String & Similarity

23 local metrics for keyword matching, regex, length checks, BLEU, ROUGE, Levenshtein, and embedding similarity.

📝
TL;DR
  • 16 string check metrics (binary 0/1): contains, equals, regex, length, email/link detection
  • 7 similarity metrics (continuous 0.0-1.0): BLEU, ROUGE, recall, Levenshtein, numeric, embedding
  • embedding_similarity and semantic_list_contains need pip install ai-evaluation[embeddings]

String and similarity metrics run locally with no LLM calls. String checks return binary pass/fail (0 or 1). Similarity metrics return a continuous score between 0.0 and 1.0.

from fi.evals import evaluate

result = evaluate("contains", output="The meeting is at 3 PM tomorrow.", keyword="meeting")
print(result.score)    # 1.0
print(result.passed)   # True
print(result.reason)   # "Keyword 'meeting' found"

String Check Metrics

Binary scores: 1 (pass) or 0 (fail). No config required unless noted.

MetricWhat it checks
containsOutput contains a keyword
contains_allOutput contains every keyword in a list
contains_anyOutput contains at least one keyword from a list
contains_noneOutput contains none of the forbidden keywords
contains_emailOutput contains an email address
contains_linkOutput contains a URL
contains_valid_linkOutput contains a reachable URL (makes HTTP request)
is_emailEntire output is a valid email address
one_lineOutput has no newlines
equalsExact match with expected_output
starts_withOutput starts with a given string
ends_withOutput ends with a given string
regexOutput matches a regular expression
length_less_thanOutput is under a maximum character count
length_greater_thanOutput exceeds a minimum character count
length_betweenOutput length is within a range

contains

Output contains a keyword. Pass the keyword as a kwarg.

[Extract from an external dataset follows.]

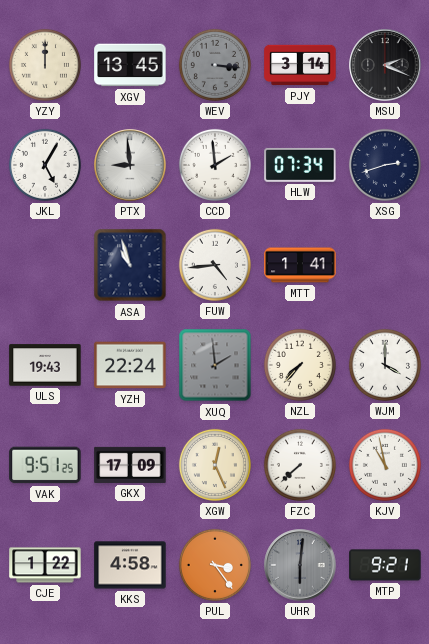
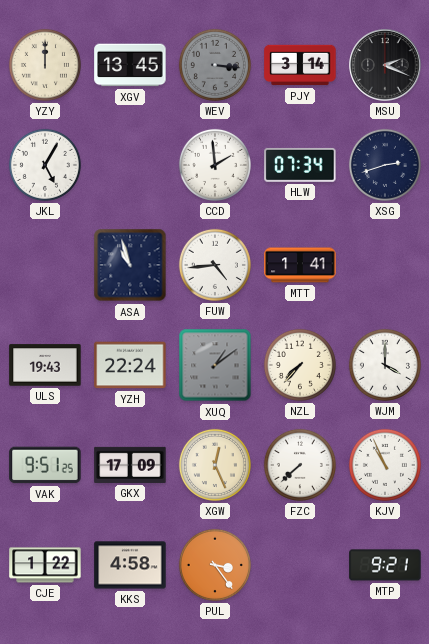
PTX: 8:59 -> none
XUQ: 1:59 -> 1:09
KJV: 10:58 -> 10:56
UHR: 6:01 -> none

result = evaluate("contains", output="Contact our support team.", keyword="support")
# score → 1.0, reason → "Keyword 'support' found"

contains_all

Output contains every keyword in the list. Fails if any keyword is missing.

result = evaluate(
    "contains_all",
    output="Order shipped, delivered Friday.",
    config={"keywords": ["shipped", "delivered", "Friday"]},
)
# score → 1.0, reason → "All 3 keywords found."

contains_any

Output contains at least one keyword from the list.

result = evaluate(
    "contains_any",
    output="Pay via credit card or PayPal.",
    config={"keywords": ["credit card", "PayPal", "bank transfer"]},
)
# score → 1.0, reason → "Found keywords: credit card, PayPal"

contains_none

Output contains none of the forbidden keywords.

result = evaluate(
    "contains_none",
    output="Have a great day!",
    config={"keywords": ["bad", "evil", "terrible"]},
)
# score → 1.0, reason → "No forbidden keywords found."

contains_email

Output contains at least one email address.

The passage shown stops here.